| PROBLEM STATEMENT |
Scan the material for the string "desenvolvimento" and copy out every line in which it occurs.

| MATERIALS PROVIDED |
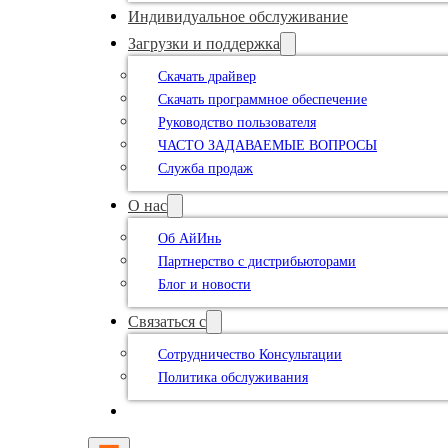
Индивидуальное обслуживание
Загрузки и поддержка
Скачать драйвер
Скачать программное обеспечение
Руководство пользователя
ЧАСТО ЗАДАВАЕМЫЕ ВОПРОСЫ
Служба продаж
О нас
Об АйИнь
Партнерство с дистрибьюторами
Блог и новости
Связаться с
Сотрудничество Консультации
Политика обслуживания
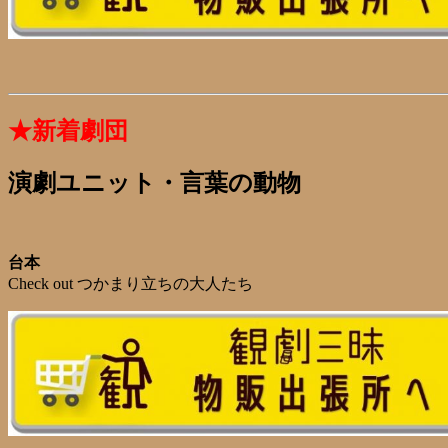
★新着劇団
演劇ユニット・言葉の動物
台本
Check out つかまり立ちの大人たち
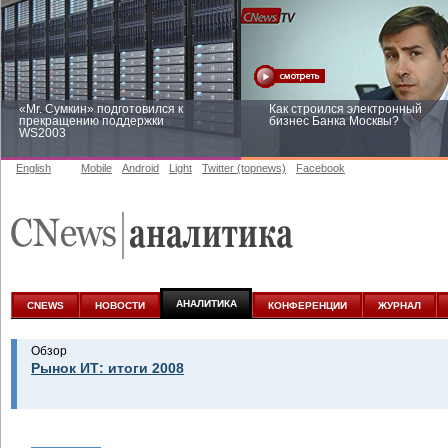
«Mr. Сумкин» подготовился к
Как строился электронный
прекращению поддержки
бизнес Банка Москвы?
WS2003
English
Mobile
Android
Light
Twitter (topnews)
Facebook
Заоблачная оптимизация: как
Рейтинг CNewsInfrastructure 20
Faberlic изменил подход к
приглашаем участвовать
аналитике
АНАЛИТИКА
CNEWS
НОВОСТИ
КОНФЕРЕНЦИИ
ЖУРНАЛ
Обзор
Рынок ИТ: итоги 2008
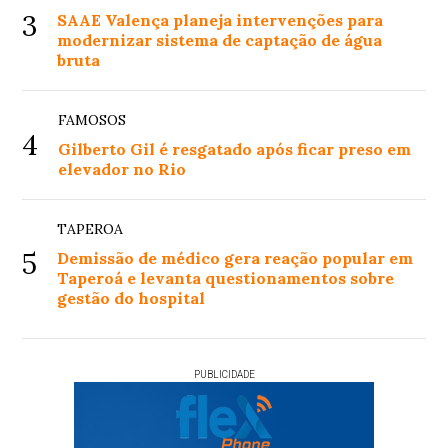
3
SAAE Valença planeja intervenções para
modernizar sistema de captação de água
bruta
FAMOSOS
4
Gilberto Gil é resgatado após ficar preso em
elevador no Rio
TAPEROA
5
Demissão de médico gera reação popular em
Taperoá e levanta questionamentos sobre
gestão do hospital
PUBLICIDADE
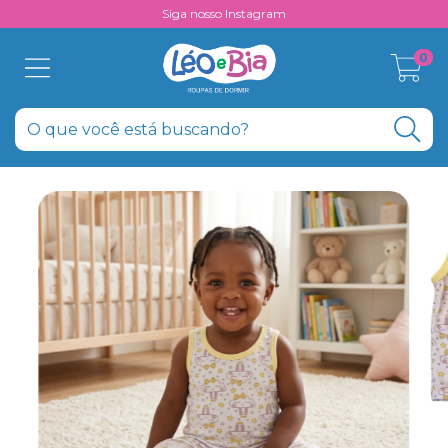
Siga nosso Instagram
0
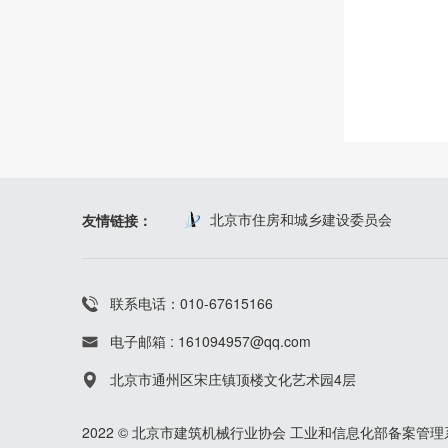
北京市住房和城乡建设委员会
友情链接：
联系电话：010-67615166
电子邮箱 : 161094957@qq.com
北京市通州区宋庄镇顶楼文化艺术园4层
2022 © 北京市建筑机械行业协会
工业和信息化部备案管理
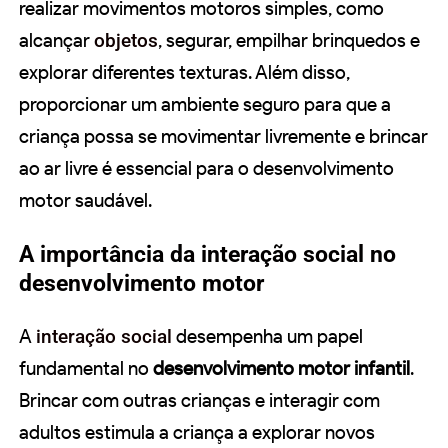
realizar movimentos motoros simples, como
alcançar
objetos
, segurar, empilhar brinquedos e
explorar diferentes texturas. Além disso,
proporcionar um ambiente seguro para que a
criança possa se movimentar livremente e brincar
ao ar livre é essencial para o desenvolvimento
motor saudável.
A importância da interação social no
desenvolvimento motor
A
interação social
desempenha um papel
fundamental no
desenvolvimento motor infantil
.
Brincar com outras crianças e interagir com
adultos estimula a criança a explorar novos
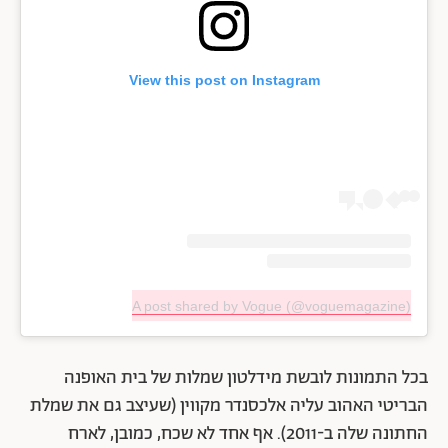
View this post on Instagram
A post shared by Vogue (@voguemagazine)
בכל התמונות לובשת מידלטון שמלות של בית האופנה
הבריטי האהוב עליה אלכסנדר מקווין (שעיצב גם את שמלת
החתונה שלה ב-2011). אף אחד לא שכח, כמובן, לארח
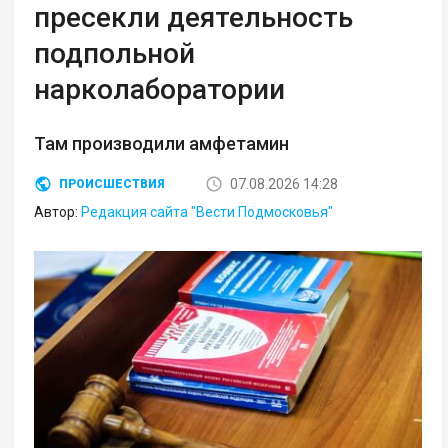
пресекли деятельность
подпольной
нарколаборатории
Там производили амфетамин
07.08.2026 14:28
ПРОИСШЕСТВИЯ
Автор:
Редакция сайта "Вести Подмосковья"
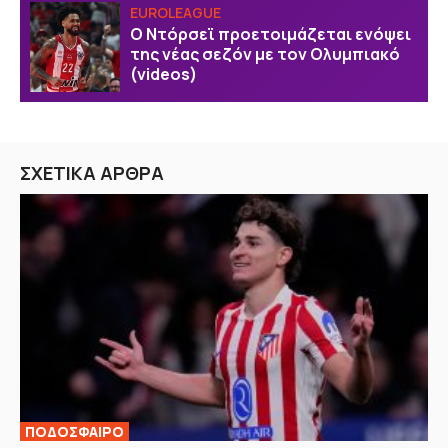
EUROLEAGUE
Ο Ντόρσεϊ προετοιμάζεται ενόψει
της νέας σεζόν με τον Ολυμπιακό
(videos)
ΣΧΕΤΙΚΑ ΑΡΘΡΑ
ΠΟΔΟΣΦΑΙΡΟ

| RESPONSE FOR THIS EXERCISE |
ao ar livre é essencial para o desenvolvimento
desenvolvimento motor
desenvolvimento motor infantil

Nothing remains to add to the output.